WHAT IS NEEDED: Working from the top of the records below, reproduce each line exactly, ending once you have written the line containing "intenses ses effets.".
##########
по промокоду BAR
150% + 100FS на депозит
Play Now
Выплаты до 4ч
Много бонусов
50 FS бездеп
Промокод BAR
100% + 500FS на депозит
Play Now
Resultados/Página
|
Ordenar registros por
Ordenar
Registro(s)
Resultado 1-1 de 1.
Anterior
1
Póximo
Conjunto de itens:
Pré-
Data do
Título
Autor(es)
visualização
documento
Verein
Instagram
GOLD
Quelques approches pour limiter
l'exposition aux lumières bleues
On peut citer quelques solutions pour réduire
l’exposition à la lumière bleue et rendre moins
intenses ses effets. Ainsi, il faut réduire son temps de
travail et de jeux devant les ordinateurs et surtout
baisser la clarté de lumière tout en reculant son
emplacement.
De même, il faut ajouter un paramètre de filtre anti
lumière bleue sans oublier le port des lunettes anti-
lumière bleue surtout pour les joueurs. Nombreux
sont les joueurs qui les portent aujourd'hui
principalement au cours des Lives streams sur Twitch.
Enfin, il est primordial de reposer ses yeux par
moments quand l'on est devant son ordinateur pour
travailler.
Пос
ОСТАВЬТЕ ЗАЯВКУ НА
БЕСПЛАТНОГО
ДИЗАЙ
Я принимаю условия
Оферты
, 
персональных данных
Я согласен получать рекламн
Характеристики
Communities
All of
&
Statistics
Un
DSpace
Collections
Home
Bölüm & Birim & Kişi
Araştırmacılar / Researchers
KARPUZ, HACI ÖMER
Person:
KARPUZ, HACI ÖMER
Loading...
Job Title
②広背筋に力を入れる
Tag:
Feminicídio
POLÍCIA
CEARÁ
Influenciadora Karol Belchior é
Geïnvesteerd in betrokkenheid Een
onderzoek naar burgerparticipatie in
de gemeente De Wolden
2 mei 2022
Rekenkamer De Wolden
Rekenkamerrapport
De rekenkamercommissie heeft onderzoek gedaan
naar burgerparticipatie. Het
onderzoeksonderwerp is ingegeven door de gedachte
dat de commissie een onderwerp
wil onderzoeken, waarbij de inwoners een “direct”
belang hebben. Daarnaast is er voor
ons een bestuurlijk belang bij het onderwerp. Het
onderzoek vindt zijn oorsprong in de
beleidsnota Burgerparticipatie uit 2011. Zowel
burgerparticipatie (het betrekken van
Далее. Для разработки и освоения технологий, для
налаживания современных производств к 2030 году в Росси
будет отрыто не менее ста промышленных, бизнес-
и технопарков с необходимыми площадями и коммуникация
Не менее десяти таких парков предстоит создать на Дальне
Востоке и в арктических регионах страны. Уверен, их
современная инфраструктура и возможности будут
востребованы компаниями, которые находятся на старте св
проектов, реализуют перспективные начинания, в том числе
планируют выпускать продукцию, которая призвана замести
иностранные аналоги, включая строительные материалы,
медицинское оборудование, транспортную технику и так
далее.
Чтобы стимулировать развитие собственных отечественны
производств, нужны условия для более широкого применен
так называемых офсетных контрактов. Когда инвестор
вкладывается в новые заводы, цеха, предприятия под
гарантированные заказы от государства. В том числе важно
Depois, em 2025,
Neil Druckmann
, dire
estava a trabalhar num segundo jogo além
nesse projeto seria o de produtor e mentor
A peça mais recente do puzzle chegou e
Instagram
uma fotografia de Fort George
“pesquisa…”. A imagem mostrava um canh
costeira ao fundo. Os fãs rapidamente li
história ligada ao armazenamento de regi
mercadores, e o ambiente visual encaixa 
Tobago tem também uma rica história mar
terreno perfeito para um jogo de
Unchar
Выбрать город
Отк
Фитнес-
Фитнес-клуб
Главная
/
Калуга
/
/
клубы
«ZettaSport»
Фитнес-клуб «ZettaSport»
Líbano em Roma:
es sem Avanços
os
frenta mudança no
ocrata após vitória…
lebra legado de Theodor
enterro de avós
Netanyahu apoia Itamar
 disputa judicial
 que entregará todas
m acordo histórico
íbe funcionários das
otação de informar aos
##########
WRITTEN RESPONSE:
по промокоду BAR
150% + 100FS на депозит
Play Now
Выплаты до 4ч
Много бонусов
50 FS бездеп
Промокод BAR
100% + 500FS на депозит
Play Now
Resultados/Página
|
Ordenar registros por
Ordenar
Registro(s)
Resultado 1-1 de 1.
Anterior
1
Póximo
Conjunto de itens:
Pré-
Data do
Título
Autor(es)
visualização
documento
Verein
Instagram
GOLD
Quelques approches pour limiter
l'exposition aux lumières bleues
On peut citer quelques solutions pour réduire
l’exposition à la lumière bleue et rendre moins
intenses ses effets. Ainsi, il faut réduire son temps de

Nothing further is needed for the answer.